The poet and novelist Lori A. May interviewed me for her blog — Musings, Reviews, News — this week. In the interview Lori pushed me to reveal what Bird in Hand is really about, why I’m not a hermit, why I think achieving balance is an impossible goal, and the fluky way I got started as a writer. You can read all about it here.
Baristanet, a “hyperlocal” citizen-journalism blog in northern New Jersey run by veteran journalists Debbie Galant and Liz George, featured a piece this week on the original inspiration for Bird in Hand, which used to be called Four Way Stop.
Here’s the story — part of it, anyway — of the title change:
When my husband and I moved to Montclair after years of living on the Upper West Side, one of our first purchases was a minivan. I hadn’t driven in years, much less an unwieldy, seven-seat bus, and I was filled with anxiety. Traffic can be fast and unforgiving; caught in the maze of unfamiliar roads, I was constantly losing my bearings. My children’s lives were in my hands – my white-knuckled hands, that is, gripping the steering wheel.
This quiet terror propelled me into writing my new novel, which was called, until recently, Four Way Stop. Four-way stops had always struck me as quaint, something you might find out in farm country, but I began to see them all over the place in New Jersey. (In fact, Montclair recently installed them near many schools.) As traffic situations go, they strike me as oddly ambiguous: they require not only manners and mutual respect to work as they must, but a basic knowledge of the rules. What happens when someone doesn’t understand – or follow – the rules?
In my novel the central character, Alison, gets into an accident at a four-way stop in which a child dies. This accident changes the (interconnected) lives of four people. Somewhere along the way I realized that I was writing this book as a way of exploring my deepest fears around this subject – and that those fears were too close. I put the manuscript in a drawer and only came back to it after several years, when my children were older and my worries had subsided. (For one thing, I’d become a fairly competent driver.) And I broadened the scope of the novel: the accident became a catalyst for the larger story rather than the story itself. As the book took shape, I replaced the title with one that better fit the emerging story: Bird in Hand. I’d come to terms with the four-way stop. It was time to move on.
As someone who loves to read other people’s personal essays but has a hard time being so candid herself, I am kind of proud of myself for writing an honest piece for SHE WRITES, a new social networking site for writers, on the long journey to publication for Bird in Hand. SHE WRITES is a place where, as founding editor Kamy Wicoff explains, “women writers working in every genre — in every part of the world and of all ages and backgrounds — can come together in a space of mutual support.”

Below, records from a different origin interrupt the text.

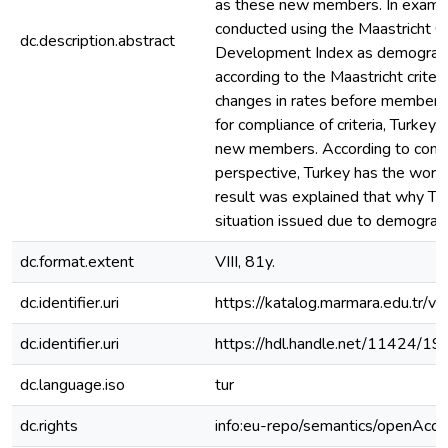
as these new members. In examina
conducted using the Maastricht C
dc.description.abstract
Development Index as demographic
according to the Maastricht criteri
changes in rates before member 
for compliance of criteria, Turkey 
new members. According to compar
perspective, Turkey has the worst 
result was explained that why Tur
situation issued due to demograp
dc.format.extent
VIII, 81y.
dc.identifier.uri
https://katalog.marmara.edu.tr/
dc.identifier.uri
https://hdl.handle.net/11424/1
dc.language.iso
tur
dc.rights
info:eu-repo/semantics/openAcce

Publication Day, I’ve learned over the years, is an elusive concept. You imagine that something momentous will happen — after all, the date has been printed in catalogs and announced on amazon.com; it seems significant. You think of other important events in your life: college graduation, your wedding day, the birth of your first child. Things actually happened on those days. You were awarded an official degree in front of several thousand people, you suddenly found yourself yoked for life to another person, you loosed a new human on the earth.
So what do you expect for pub day? Oh, not much. Maybe just some triumphal music, mortarboards tossed in the air, a parade with marching bands, a few fireworks.
A novel appears in hardcover about a month before the pub date. It sits in boxes in your publicist’s office before making its way, with a pitch letter tucked under its flap like a schoolboy with a note in his pocket, to reviewers and others who will, you hope, help it on its way. So pub date is kind of irrelevant. Except in the ways that it isn’t. For example, glossy monthly magazines will review books in September if the pub date is after August 10th. Amazon calls any book bought before pub date a “pre-order,” and it’s not immediately available. Bookstores usually put it on shelves (or, if you’re lucky, on tables) on the official day.
But none of that has much to do with the author. I’ve come to understand that pub day is a rough marker, a general concept. And I’ve learned to view the day as a time to reflect on my own journey in publishing a book. It may not be a warm bundle in my arms, but the weight of my book in my hand, with its smooth pages and pulpy scent, makes me swoon all the same.
For years I’ve been a fan from afar of the novelist and book reviewer Caroline Leavitt. So it was an honor when she requested a review copy of Bird in Hand from my publisher, read it immediately, and asked me to do a pre-publication interview. She posted the interview today on her blog, CarolineLeavittville.